“All right, everybody ready?”
Golden Valley Mayor Shep Harris sat in an unassuming corner of his home, looking at the small lens just above his laptop monitor. City Attorney Maria Cisneros gave a small smile from her home office and City Clerk Kris Luedke glanced at her computer and gave an affirmative “yup.”
“All righty, here we go,” said Harris, who proceeded to give a rap of the gavel on his table and call the March 17 Golden Valley City Council meeting to order.
In attendance were Harris, Luedke, Cisneros, City Manager Tim Cruikshank and Councilmembers Gillian Rosenquist, Kimberly Sanberg, Larry Fonnest and Maurice Harris, all videochatting from their homes through an application called WebEx. For the duration of the meeting, the council chambers at City Hall remained empty.
Conducting virtual meetings like this might be the new normal to mitigate the spread of the coronavirus. Though the virus (which originated in China late last year) reveals itself as a flu-like illness in most, it poses a slightly larger threat to populations with suppressed immune systems, like the elderly or those who suffer from chronic illnesses. Local COVID-19 outbreaks have prompted the shuttering of many businesses and public buildings. Recommendations have been made from several organizations overseeing the outbreak, which include the call to minimize group gatherings and distance those gathered by several feet at all times.
This makes having any sort of meeting difficult, especially those required to be public by law. This includes meetings of city councils, planning commissions and boards of zoning and appeals.
Protected by statute
However, the law that guides what is and isn’t okay for public meetings, the Open Meeting Law, does offer some provisions for crises.

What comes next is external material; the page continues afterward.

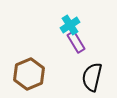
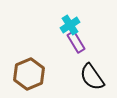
black semicircle: rotated 48 degrees counterclockwise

According to the Minnesota Data Practice Office, a meeting of a public body can take place “via telephone or other electronic means” if it is determined that an in-person meeting is “not practical or prudent because of a health pandemic or an emergency declared under chapter 12.” Gov. Tim Walz issued such a declaration March 13.

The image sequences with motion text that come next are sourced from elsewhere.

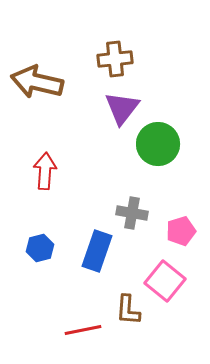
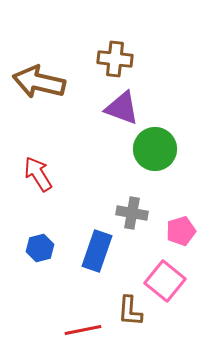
brown cross: rotated 12 degrees clockwise
brown arrow: moved 2 px right
purple triangle: rotated 48 degrees counterclockwise
green circle: moved 3 px left, 5 px down
red arrow: moved 7 px left, 3 px down; rotated 36 degrees counterclockwise
brown L-shape: moved 2 px right, 1 px down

Under pandemic rules, the law still asks that public bodies “to the extent practical ... allow the public to monitor the meeting remotely.” The cities of New Hope, Robbinsdale, Crystal and Golden Valley all have the technology to make that happen. The videochat feature is provided by WebEx and a live-stream of the chat is made possible by Northwest Community Television. For parts of the meeting devoted to citizen input, like the open forum and public hearings, cities provide a telephone hotline for residents to call and wait their turn to speak, just as they would in a physical meeting.
Some cities don’t have those capabilities and can make the case that a public meeting under pandemic circumstances isn’t “to the extent practical.”
Excelsior conducted a March 16 city council meeting in the council chambers sealed off to the public. The mayor was present and the council members were conferenced in via telephone. The meeting was recorded, but not live-streamed; residents weren’t able to view what happened in the meeting until the video was uploaded the next day to the city website.
Every city is handling the law and pandemic recommendations differently.
Though New Hope City Hall is technically closed through April 3, the City Council conducted its March 16 work session with its doors open and planned to do so for the March 23 regular meeting and the April 2 Board of Zoning and Appeals meeting. Both the public and voting members are invited to attend the meeting in-person or virtually. The public will be admitted into the building and chairs will be distanced 6 feet apart.
Robbinsdale City Hall is also closed to the public, but city officials allowed the public to enter and sit in distanced seating for the March 17 City Council meeting. City Manager Marcia Glick said the next meeting to grapple with will be April 7.
“If we need to go to WebEx, we will be set up similar to what Golden Valley is doing,” said Glick. “Depends on how long we’re in the current normal.”
The cyber trial
Golden Valley’s first virtual City Council meeting went well enough, but the agenda was considerably light. In a phone interview before the meeting, Cruikshank praised the IT folks who had been “working overtime” to ensure the meeting would go smoothly.
“We’re learning at breakneck speed, and to be fair, this is going to be a bit of a test tonight,” he said.
The test had its ups and downs. When it came time for the Pledge of Allegiance, the audio garbled, at times prioritizing certain audio channels over others to create a less-than-in-unison recitation. All votes had to be done via a roll call, to ensure everyone’s vote was understood correctly.
The council’s first foray into resident input proved a success: resident Kathy Waldhouser called in during a public hearing to commend an ordinance related to the 2020 census.
Cruikshank said there were some remaining issues to work out with the virtual meeting, like the fact that the phone number residents use to speak to the council is a long-distance number and wasn’t a toll-free call to everyone.
“We don’t want there to be a cost for anybody,” he said.
Cruikshank said Golden Valley may consider expanding the virtual meetings to other “quasi-judicial” bodies like the planning commission and board of zoning and appeals.
“It all depends on the duration of our ongoing situation,” Cruikshank said.